Atheists on "30 Days"

I really like the FX reality show "3o Days", created by Morgan Spurlock, of "Super-Size Me" fame. For those not familiar with the show, a person is made to live with a family of very very differing views/lifestyles/religions, etc, such as a Minuteman living with a family of illegal immigrants, a downsized IT worker living with a family in India were the husband/father does the job he used to. Granted, there is no real way to encompass what these people (on both sides) feel in the hour of the program, nor is 30 days living in a different environment enough time to really understand what that life is really like everyday, but it is an interesting concept and it makes people on both sides think, hopefully.

Last Wednesday's episode featured a Kansas City woman/wife/mother, who considers herself an atheist and a free-thinker who was sent to live with a Christian family and attend church and Bible study with them.
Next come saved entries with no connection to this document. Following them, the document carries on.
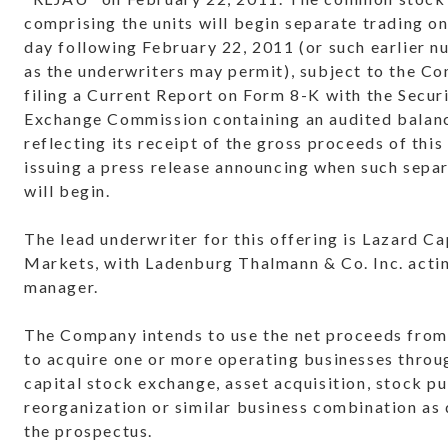
comprising the units will begin separate trading o
day following
February 22, 2011
(or such earlier 
as the underwriters may permit), subject to the C
filing a Current Report on Form 8-K with the Secur
Exchange Commission containing an audited balan
reflecting its receipt of the gross proceeds of this
issuing a press release announcing when such sepa
will begin.
The lead underwriter for this offering is Lazard Ca
Markets, with Ladenburg Thalmann & Co. Inc. actin
manager.
The Company intends to use the net proceeds from 
to acquire one or more operating businesses throu
capital stock exchange, asset acquisition, stock p
reorganization or similar business combination as 
the prospectus.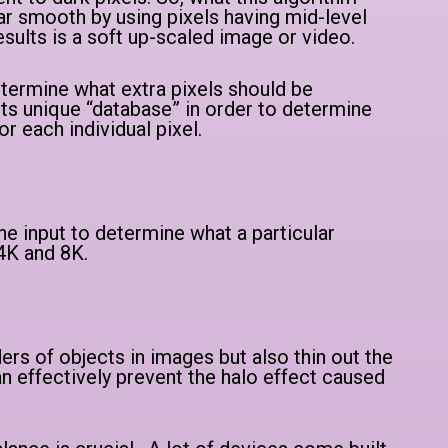
ar smooth by using pixels having mid-level
sults is a soft up-scaled image or video.
etermine what extra pixels should be
its unique “database” in order to determine
or each individual pixel.
e input to determine what a particular
 4K and 8K.
ers of objects in images but also thin out the
an effectively prevent the halo effect caused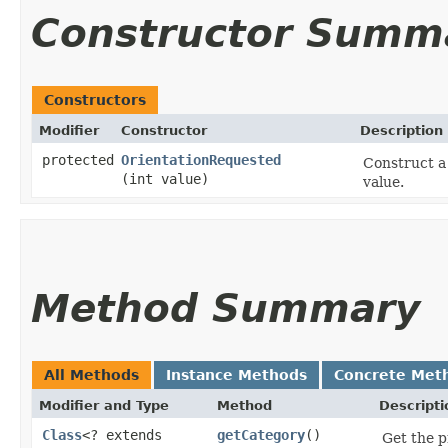
Constructor Summ
Constructors
Modifier
Constructor
Description
protected
OrientationRequested
Construct a
(int value)
value.
Method Summary
All Methods
Instance Methods
Concrete Met
Modifier and Type
Method
Descripti
Class
<? extends
getCategory
()
Get the p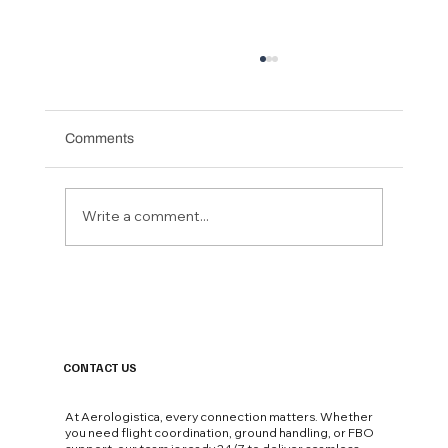
Comments
Write a comment...
Not All UHNW Private Jet Passengers Are
Equal. The Airport Where They Land Says
Everything..
CONTACT US
At Aerologistica, every connection matters. Whether
you need flight coordination, ground handling, or FBO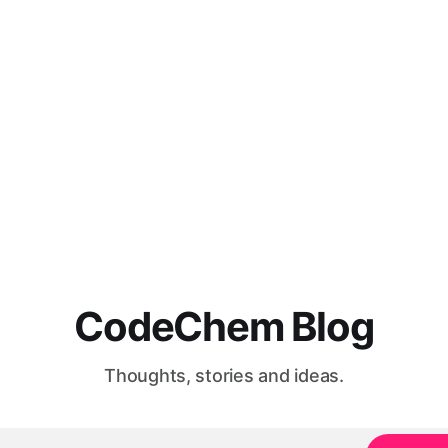
CodeChem Blog
Thoughts, stories and ideas.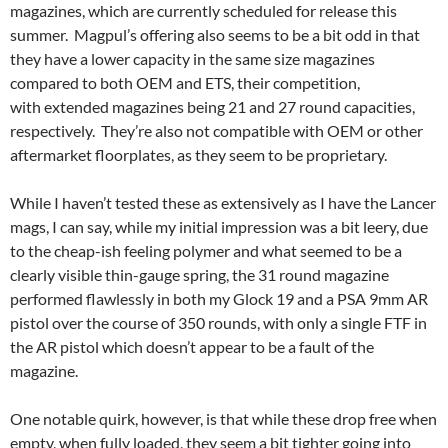
magazines, which are currently scheduled for release this
summer. Magpul’s offering also seems to be a bit odd in that
they have a lower capacity in the same size magazines
compared to both OEM and ETS, their competition,
with extended magazines being 21 and 27 round capacities,
respectively. They’re also not compatible with OEM or other
aftermarket floorplates, as they seem to be proprietary.
While I haven’t tested these as extensively as I have the Lancer
mags, I can say, while my initial impression was a bit leery, due
to the cheap-ish feeling polymer and what seemed to be a
clearly visible thin-gauge spring, the 31 round magazine
performed flawlessly in both my Glock 19 and a PSA 9mm AR
pistol over the course of 350 rounds, with only a single FTF in
the AR pistol which doesn’t appear to be a fault of the
magazine.
One notable quirk, however, is that while these drop free when
empty, when fully loaded, they seem a bit tighter going into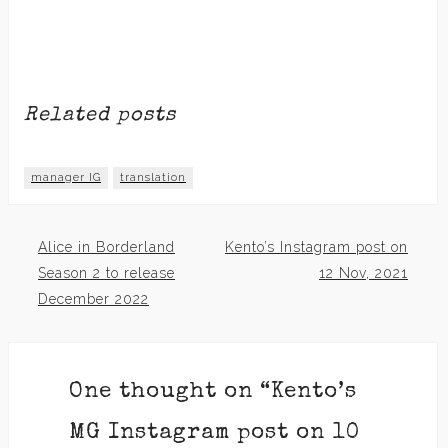
Related posts
manager IG
translation
Alice in Borderland
Kento’s Instagram post on
Post
Season 2 to release
12 Nov, 2021
December 2022
navigation
One thought on “
Kento’s
MG Instagram post on 10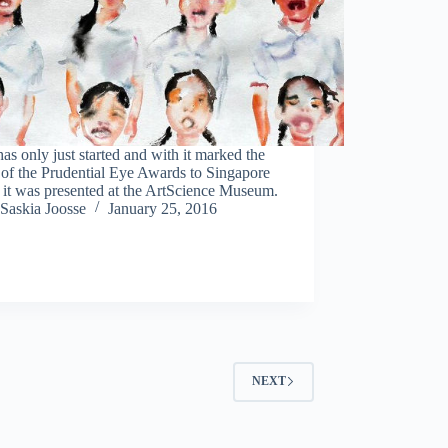
as only just started and with it marked the
 of the Prudential Eye Awards to Singapore
 it was presented at the ArtScience Museum.
Saskia Joosse
January 25, 2016
NEXT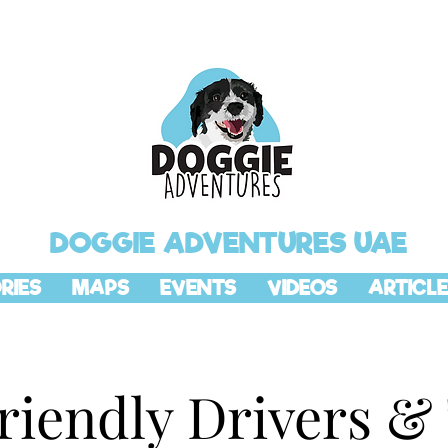
DOGGIE ADVENTURES UAE
RIES
MAPS
EVENTS
VIDEOS
ARTICLE
riendly Drivers &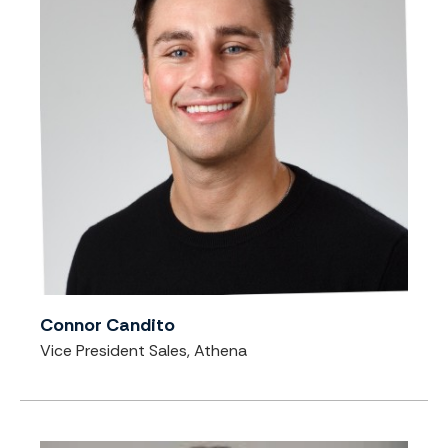
Connor Candito
Vice President Sales, Athena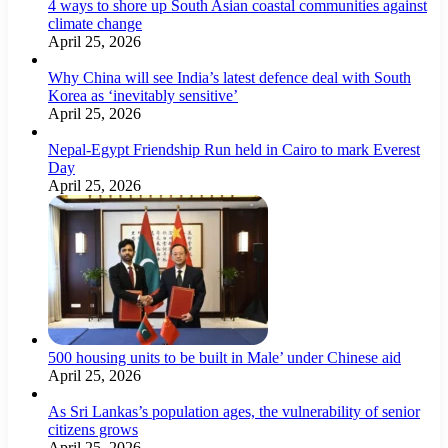
4 ways to shore up South Asian coastal communities against
climate change
April 25, 2026
Why China will see India’s latest defence deal with South
Korea as ‘inevitably sensitive’
April 25, 2026
Nepal-Egypt Friendship Run held in Cairo to mark Everest
Day
April 25, 2026
500 housing units to be built in Male’ under Chinese aid
April 25, 2026
As Sri Lankas’s population ages, the vulnerability of senior
citizens grows
April 25, 2026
I was really struck by the episode, thinking first "Do people really think this way?", then when I realized they do wondering how they could possibly think that way. Mark, the husband/father in the Christian family, kept bringing up to his wife and to the camera in his personal interviews how he could not understand what the atheist believed in, where she got her morals, and in what she could find hope. I guess I am just flabbergasted by the notion that Christians (or anyone for that matter) could think that atheists just don't have moral. As if atheist are only atheists so that they are free from God's moral authority. Believers throughout all times and places have felt themselves free from their god's moral authority, or at least consciously acted against that moral authority. It seems to be a foreign concept to most followers of a religion that people could be ethical and moral on their own, without believing in a higher power. Ethical and moral behavior, even when many of those ideas are passed down from the Judeo-Christian tradition, are taught to us as we grow up, no matter what religion we are, or aren't. And just because a moral/ethical principle has been passed down through the Judeo-Christian tradition does not mean that all atheists (or any atheists) will reject them wholly because of that. The morals of religious traditions are usually common-sense ideas for large civilizations and, whether you think those morals were handed down from God or dictated by wise old men who just said they came from God, they are still good ideas which most rational people will follow. I am just amazed at how the Christians couldn't fathom anything about what this atheist thought.

On the other hand, I do not really think that the atheist made a very good case for herself. Often, she was intimidated by the husband/father of the Christian family, but I would think that someone who prided herself on being a free-thinker would have put forth more thought for the Christians. But really amazing, thought-provoking episode.